By Christian Jagitsch
As a summer camp lifeguard this past summer, I learned an extremely valuable and life-changing lesson. People don’t call for help. I remember being on break one day during camp meeting. I was casually floating in the deep end when, only about 6 feet away from me, a young girl started fighting to stay above water. She was actively drowning meaning that she was conscious but severely struggling. I was looking in the other direction and did not see her. She was totally silent. Fortunately, I was able to get to her after her mother called out to me. Another time, a girl cracked her rib and split her lip on the side of the pool. She quietly clung to the edge and did absolutely nothing.

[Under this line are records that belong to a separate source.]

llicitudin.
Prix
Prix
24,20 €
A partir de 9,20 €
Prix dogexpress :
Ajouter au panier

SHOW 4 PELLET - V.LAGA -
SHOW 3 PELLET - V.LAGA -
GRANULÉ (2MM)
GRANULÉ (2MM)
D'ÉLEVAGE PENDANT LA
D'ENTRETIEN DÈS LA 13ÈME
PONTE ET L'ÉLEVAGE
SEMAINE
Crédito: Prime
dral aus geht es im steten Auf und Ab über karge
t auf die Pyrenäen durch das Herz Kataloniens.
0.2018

These two situations left me in shock. Why would someone sit in extreme pain or even be drowning but not call out for help?

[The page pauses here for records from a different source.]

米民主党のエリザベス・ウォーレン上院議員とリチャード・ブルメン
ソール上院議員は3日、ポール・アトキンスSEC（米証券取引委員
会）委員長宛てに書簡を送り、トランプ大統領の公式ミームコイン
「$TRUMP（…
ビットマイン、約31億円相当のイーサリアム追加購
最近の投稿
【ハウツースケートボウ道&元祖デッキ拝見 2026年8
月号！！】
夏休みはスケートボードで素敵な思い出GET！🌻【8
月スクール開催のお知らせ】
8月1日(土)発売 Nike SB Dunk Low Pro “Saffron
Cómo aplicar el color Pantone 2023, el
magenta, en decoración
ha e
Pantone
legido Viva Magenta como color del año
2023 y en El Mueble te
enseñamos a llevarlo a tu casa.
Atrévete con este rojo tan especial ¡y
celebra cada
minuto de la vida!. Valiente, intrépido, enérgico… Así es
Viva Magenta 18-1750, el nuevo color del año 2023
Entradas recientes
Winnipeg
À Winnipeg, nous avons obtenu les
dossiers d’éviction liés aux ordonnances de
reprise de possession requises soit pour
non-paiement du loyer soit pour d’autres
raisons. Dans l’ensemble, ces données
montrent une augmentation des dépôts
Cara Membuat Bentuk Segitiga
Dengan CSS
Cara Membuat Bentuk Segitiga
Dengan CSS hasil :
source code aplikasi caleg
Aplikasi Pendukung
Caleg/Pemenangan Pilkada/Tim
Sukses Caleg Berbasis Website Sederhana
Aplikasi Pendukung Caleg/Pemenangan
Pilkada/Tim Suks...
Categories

Thinking back on a prior week, I developed the answer to this question. Only about two weeks before these two incidents we had blind camp. This meant being the eyes of about eighty people. It was a daunting task at first. At the pool, we were all wondering how we were supposed to guard ten people who couldn’t see, all at the same time. Luckily, things worked out, but that week did bring more interesting situations than the prior camp weeks had. Several times, during the swimming tests, blind swimmers got tangled up in the rope, but unlike the other patrons, they called out for help. This came back into my memory as I was pondering the close calls we had during camp meeting, and it led me to a vital discovery.
People don’t call out for help unless they are blind. I realized that, when you have eyes, you feel some sense of control over your situation. On the contrary, when you are blind, you don’t know where you are or what to do. You have no control over your situation. So it is spiritually. People don’t call out for help when they are in spiritual trouble. All around you are thousands of souls that are languishing in spiritual despair, but because they can still “see”, they are silent. They won’t call out for help until they reach a point of absolute despair. By then, it may be too late. Often, we expect to have people coming to the church for help. Sometimes it happens, but I can tell you that ninety percent of the time it won’t. Occasionally, someone is brought in, but often this is because of a friend of the sufferer who called out for their companion just like the mother in my story.
Don’t sit in your pew and wait for someone to come to you. Don’t simply come to church to check it off your list. Don’t sit by and let the people around you suffer. Go out to them. Go out like Jesus and find the lost sheep. Go out and ease the world’s suffering. In their lowest moment, they are waiting for you to come rescue them, so get up and go!